Be warned that the process of evoking AppleCare in such a situation as this can be quite fraught, and take a long time. You could be out of action for most of a month and lose a lot of hair through frustration (my experience). But I get the impression that AppleCare in the USA may be of a higher standard than in some countries. I definitely do not want to have to deal with AppleCare ever again, I found the experience the epitome of hassle.
On the CPU heating issue -
-(a) Apple seem unable to formally state temperature tolerances
-(b) people tend to mix up which temperatures they are referring to
(your CPU A temperature diode reading seems the best indicator)
-(c) Intel specify that ~70C is the upper ceiling
-(d) CPU failure might be a matter of shortened life
(or instability, rather near term failure)
-(e) You could use SMCfancontrol to bring temperatures down
(a safety measure with little side effect other than noise)
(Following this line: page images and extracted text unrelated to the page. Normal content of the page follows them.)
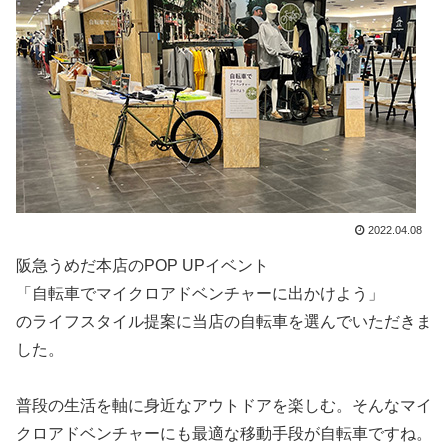
2022.04.08
阪急うめだ本店のPOP UPイベント
「自転車でマイクロアドベンチャーに出かけよう」
のライフスタイル提案に当店の自転車を選んでいただきま
した。
普段の生活を軸に身近なアウトドアを楽しむ。そんなマイ
クロアドベンチャーにも最適な移動手段が自転車ですね。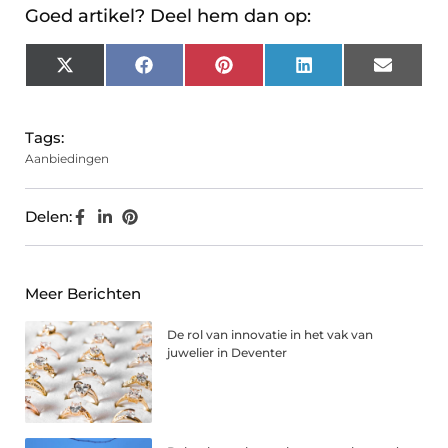
Goed artikel? Deel hem dan op:
X
Facebook
Pinterest
LinkedIn
Email
(Twitter)
Tags:
Aanbiedingen
Delen:
Meer Berichten
De rol van innovatie in het vak van
juwelier in Deventer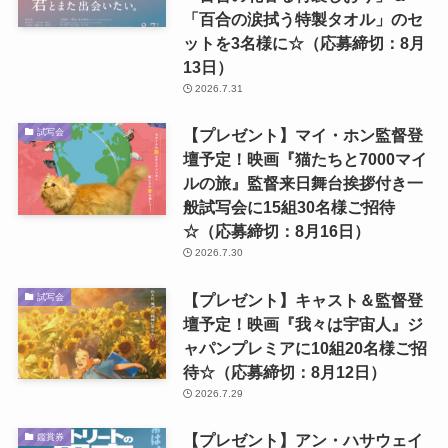
「百合の涙拭う特製タオル」のセ
ットを3名様に☆（応募締切：8月
13日）
2026.7.31
【プレゼント】マイ・ホン監督登
試写会
壇予定！映画『猫たちと7000マイ
ルの旅』監督来日舞台挨拶付き一
般試写会に15組30名様ご招待
☆（応募締切：8月16日）
2026.7.30
【プレゼント】キャスト＆監督登
試写会
壇予定！映画『我々は宇宙人』ジ
ャパンプレミアに10組20名様ご招
待☆（応募締切：8月12日）
2026.7.29
【プレゼント】アン・ハサウェイ
鑑賞券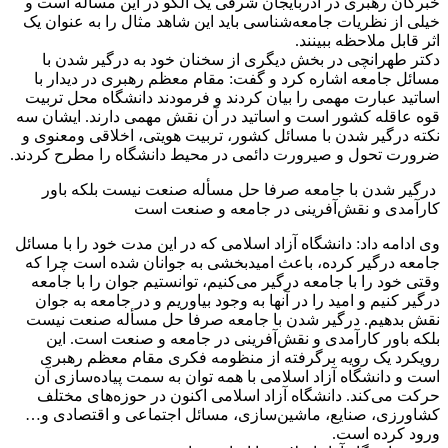
خبرگان رهبری در آذربایجان شرقی یک الگو در این مسأله است و
خیلی از نظریات جامعه‌شناسی باید این شاهد مثال را به عنوان یک
اثر قابل ملاحظه ببینند.
‎دکتر طهرانچی در بخش دیگری از سخنان خود به درگیر شدن با
مسائل جامعه اشاره کرد و گفت: مقام معظم رهبری در دیدار با
اساتید عبارت مهمی را بیان کردند و فرمودند دانشگاه محل تربیت
قوه عاقله کشور است و اساتید در آن نقش مهمی دارند. ایشان سه
نکته درگیر شدن با مسائل کشور، تربیت هویتی، اخلاقی ومعنوی و
ضرورت تحول و صیرورت دائمی در محیط دانشگاه را مطرح کردند.
‎ درگیر شدن با جامعه صرفا حل مسأله صنعت نیست بلکه باور
کارآمدی و نقش‌آفرینی در جامعه و صنعت است
‎وی ادامه داد: دانشگاه آزاد اسلامی که در این مدت خود را با مسائل
جامعه درگیر کرده، باعث امیدبخشی به جوانان شده است چرا که
وقتی خود را با جامعه درگیر می‌کنیم، توانستیم جوان را با جامعه
درگیر کنیم و امید را در آنها به وجود بیاوریم و در جامعه به جوان
نقش بدهیم. درگیر شدن با جامعه صرفا حل مسأله صنعت نیست
بلکه باور کارآمدی و نقش‌آفرینی در جامعه و صنعت است. این
رویکرد یک رویه برگرفته از منظومه فکری مقام معظم رهبری
است و دانشگاه آزاد اسلامی با همه توان به سمت پیاده‌سازی آن
حرکت می‌کند. دانشگاه آزاد اسلامی اکنون در حوزه‌های مختلف
کشاورزی، صنایع، ماشین‌سازی، مسائل اجتماعی و اقتصادی و…
ورود کرده است.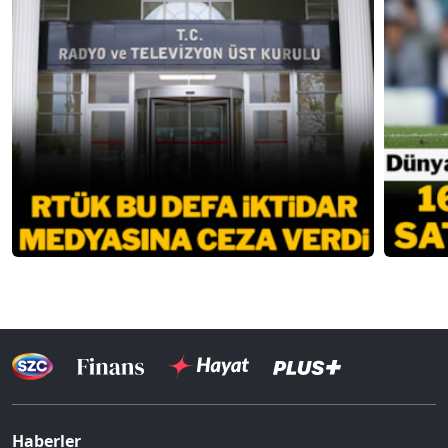
Haberler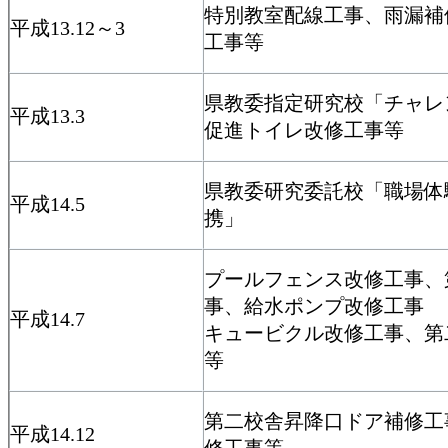
特別教室配線工事、雨漏補
平成13.12～3
工事等
県教委指定研究校「チャレ
平成13.3
促進トイレ改修工事等
県教委研究委託校「職場体
平成14.5
携」
プールフェンス改修工事、
事、給水ポンプ改修工事
平成14.7
キュービクル改修工事、第
等
第二校舎昇降口ドア補修工
平成14.12
修工事等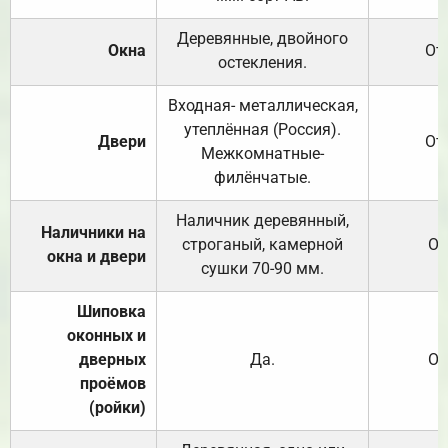
Деревянные, двойного
Окна
От
остекления.
Входная- металлическая,
утеплённая (Россия).
Двери
От
Межкомнатные-
филёнчатые.
Наличник деревянный,
Наличники на
строганый, камерной
От
окна и двери
сушки 70-90 мм.
Шиповка
оконных и
дверных
Да.
От
проёмов
(ройки)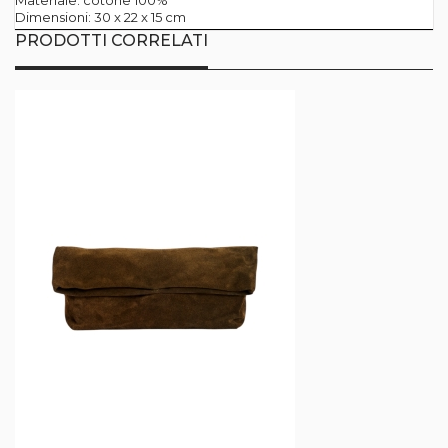
Materiale: cotone 100%
Dimensioni: 30 x 22 x 15 cm
PRODOTTI CORRELATI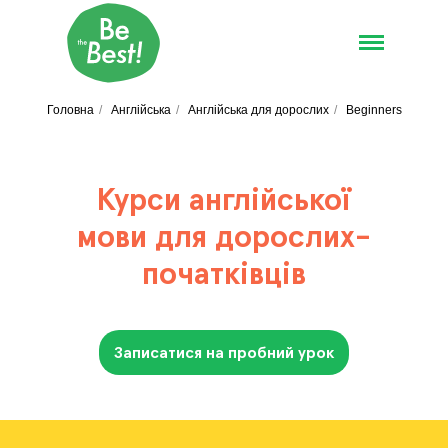
Головна
/
Англійська
/
Англійська для дорослих
/
Beginners
Курси англійської
мови для дорослих-
початківців
Записатися на пробний урок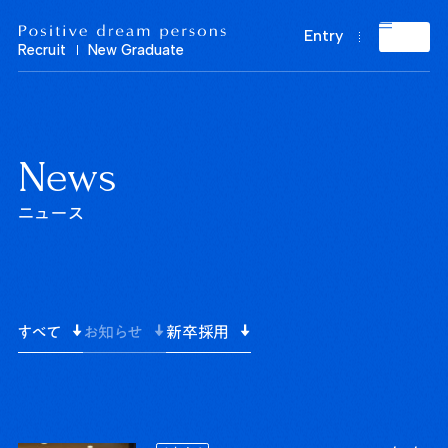
Positive dream persons Recruit New Graduate
Entry
Recruit
New Graduate
N
e
w
s
ニュース
すべて
お知らせ
新卒採用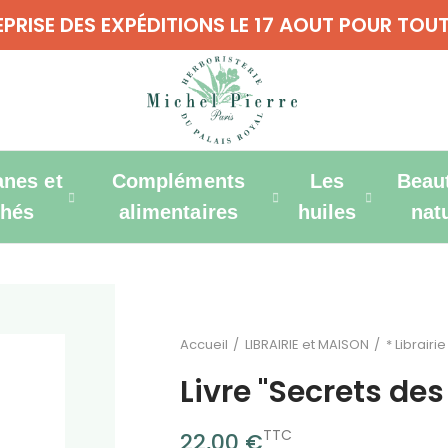
REPRISE DES EXPÉDITIONS LE 17 AOUT POUR T
anes et
Compléments
Les
Beau
thés
alimentaires
huiles
nat
Accueil
LIBRAIRIE et MAISON
* Librairie
Livre "Secrets des
TTC
22,00 €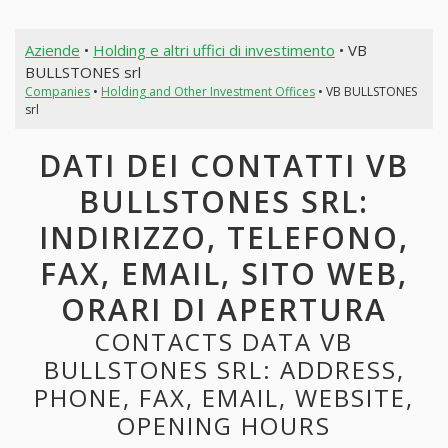
Aziende
•
Holding e altri uffici di investimento
• VB
BULLSTONES srl
Companies
•
Holding and Other Investment Offices
• VB BULLSTONES
srl
DATI DEI CONTATTI VB
BULLSTONES SRL:
INDIRIZZO, TELEFONO,
FAX, EMAIL, SITO WEB,
ORARI DI APERTURA
CONTACTS DATA VB
BULLSTONES SRL: ADDRESS,
PHONE, FAX, EMAIL, WEBSITE,
OPENING HOURS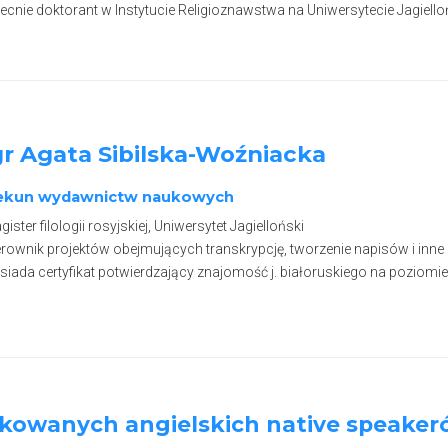
cnie doktorant w Instytucie Religioznawstwa na Uniwersytecie Jagiell
r Agata Sibilska-Woźniacka
ekun wydawnictw naukowych
ister filologii rosyjskiej, Uniwersytet Jagielloński
rownik projektów obejmujących transkrypcję, tworzenie napisów i inne
iada certyfikat potwierdzający znajomość j. białoruskiego na poziomie
kowanych angielskich native speaker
I believe the dual CPU systems lose 26% of peak performance due to the audio bug in single thread apps. I'm unsure how much the single CPU systems lose. I suspect that most of the time, most people don't fully load their machines so probably won't notice much difference. Multi threaded apps seem to lose ~8% on dual CPU systems under the audio bug.
To see how much your system suffers, just run Cinebench with and without audio playing in the background.
To my mind, your work load is exactly the sort of load that these machines were designed for. And hence they should be working to perfection in just these circumstances.